Di fronte a fenomeni largamente previsti come lo spopolamento e l'invecchiamento della popolazione si assiste a una «colpevole irresolutezza», a una «deresponsabilizzazione collettiva». È come se ci si fosse rassegnati alla considerazione che «l'Italia è un paese in declino», frase che trova l'accordo soprattutto i giovani (84 su 100) mentre gli over 65 conservano un po' di orgoglio perché l'affermazione è sottoscritta "solo" da 68 su 100.
Il Censis rivede le previsioni demografiche dell'Istat, considerate non sufficientemente pessimiste, e dipinge scenari nei quali il saldo naturale al 2050 (cioè la differenza tra nati e morti) sarà negativo per 564-610mila persone contro il meno 440mila dell'Istat con oltre tre morti per ogni neonato (oggi 1,8) e ci saranno meno di 300mila culle.

La popolazione quindi diminuirà, nel 2040 solo una famiglia su quattro sarà la classica coppia con almeno un figlio (oggi una su tre). Pochi giovani vuol dire pochi potenziali lavoratori con «una seria minaccia per il sistema produttivo». E tanti anziani significa una elevata spesa sanitaria, che dovrebbe salire dai 131 miliardi attuali ai 177 del 2050. E sarebbe a rischio l'equilibrio previdenziale.
Gli italiani, per quanto dipinti dal Censis come sonnambuli, d'improvviso si lasciano travolgere da paure amplificate, che turbano soprattutto i giovani. Oltre otto su dieci si aspettano un clima incontrollabile, impazzito; sette su dieci paventano l'arrivo di milioni di persone in fuga da catastrofi ambientali; ancora sette su dieci pensano che non ci saranno lavoratori sufficienti per pagare le pensioni; cinque su dieci si sentono indifesi di fronte a «un attacco militare di un Paese nemico». C'è poi un ripensamento valoriale sul lavoro con quasi nove giovani su dieci secondo cui «fare del lavoro il centro della propria vita è un errore». Però, a sorpresa, proprio la crisi demografica è sottovalutata. Il Censis cita una indagine di Eurobarometro: solo 3 italiani su dieci considerano un problema il declino della fecondità.
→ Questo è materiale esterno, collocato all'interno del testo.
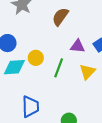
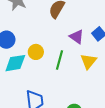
purple triangle: (78, 46) -> (77, 37), turned 35

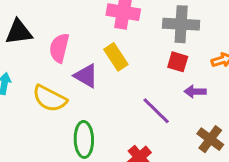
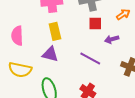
yellow rectangle: (116, 57) -> (55, 31), turned 36
purple triangle: (86, 76) -> (50, 54), moved

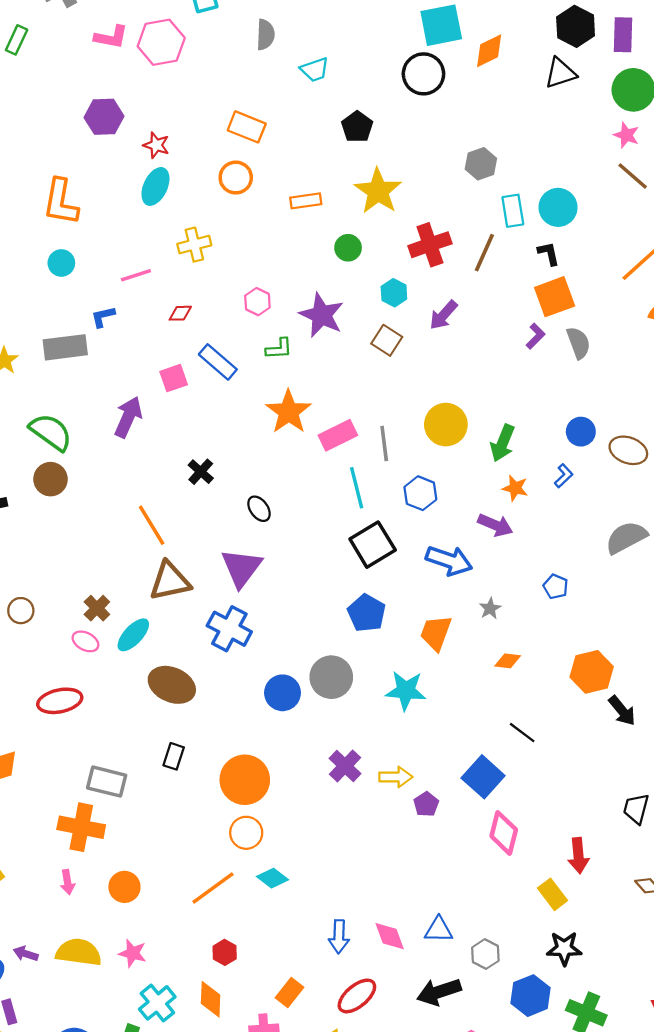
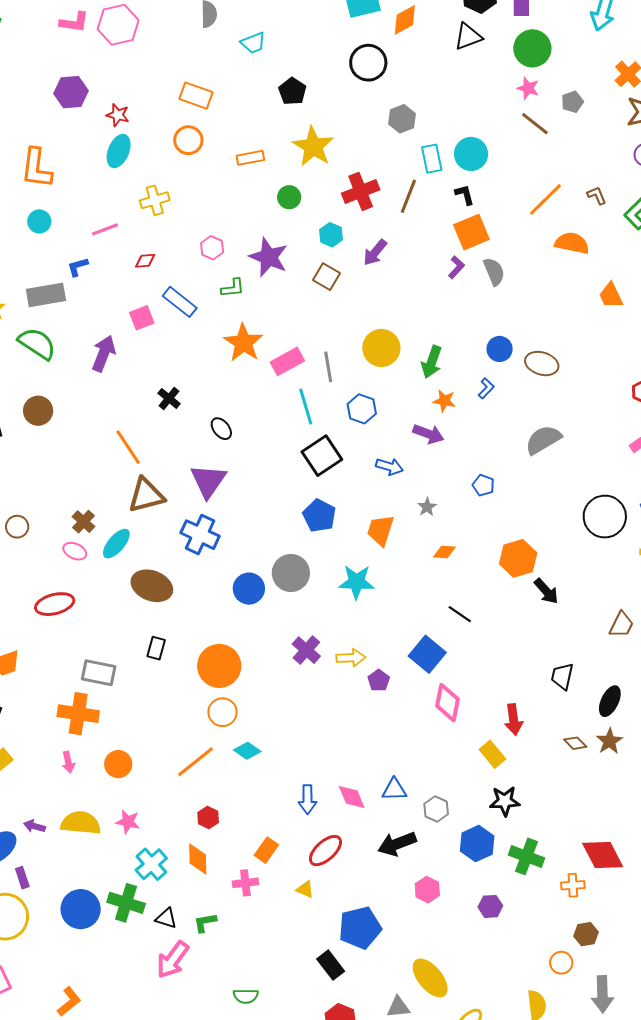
black circle: (423, 74) -> (368, 63), moved
green semicircle: (51, 432) -> (37, 344), moved
blue arrow: (449, 561) -> (389, 467), size x0.7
Eppure gli effetti della denatalità non sono di là da venire.

Sei delle dieci grandi città hanno visto una riduzione della popolazione attiva (15-64 anni) nel corso degli ultimi vent'anni e il calo più forte (-8,1%) vede alla pari Napoli e Genova, a fronte del +7,7% di Milano e +8% di Roma, città attrattive.
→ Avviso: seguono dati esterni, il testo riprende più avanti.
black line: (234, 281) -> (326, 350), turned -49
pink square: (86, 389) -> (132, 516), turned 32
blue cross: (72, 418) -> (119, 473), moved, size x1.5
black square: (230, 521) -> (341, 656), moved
In un Paese con pochi giovani ci si aspetterebbe attenzione, invece la società «non li vede, non li rappresenta e quasi li respinge» mentre loro per reazione non votano e non partecipano alla vita politica. Sei su dieci nella fascia di età 18-34 anni dichiara che andrebbe via dall'Italia se ne avesse la possibilità. La loro non partecipazione è visibile in un dato: sui 7.786 sindaci appena 860 ha meno di 40 anni. Del resto anche sulla formazione non si investe molto, almeno a giudicare dagli stipendi dei docenti che sono sotto la retribuzione media degli occupati. Un insegnante delle elementari si ferma al 65% dello stipendio tipo e un prof delle superiore al 74%. Indici che ci rendono penultimi nella Ue. Per un confronto: in Germania i livelli sono 97% e 112%.
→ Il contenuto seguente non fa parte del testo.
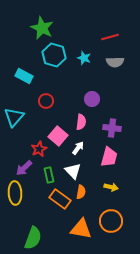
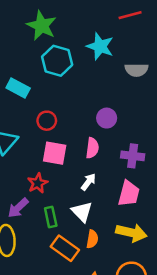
red line: (110, 37) -> (130, 15), moved
cyan star: (84, 58) -> (100, 46), moved, size x1.5
pink square: (58, 136) -> (55, 153), moved, turned -30
yellow arrow: (111, 187) -> (131, 233), size x1.6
Qualche dato favorevole, a spulciare nelle 437 pagine del Rapporto, c'è. I flussi turistici di stranieri sono in aumento e confermano il fascino delle meraviglie italiane. La forza dell'export resta solida con la Campania che nel primo semestre 2023 spicca con un secondo posto come incremento verso una singola destinazione, la Svizzera, dopo le Marche in direzione Cina e prima della Liguria in direzione Stati Uniti. E la regione conquista il primo e il quarto posto per incremento di export per singolo settore produttivo con il più 141% per gli autoveicoli e il più 97% per il farmaceutico. Dal punto di vista dei diritti, il 74% degli italiani si dice favorevole all'eutanasia. Lo studio evidenzia, infine, che il 72% è favorevole all'introduzione dello ius soli e il 76% dice sì allo ius culturae, ovvero la cittadinanza per gli stranieri nati in Italia o arrivati in Italia prima dei 12 anni che abbiano frequentato un percorso formativo nel nostro Paese.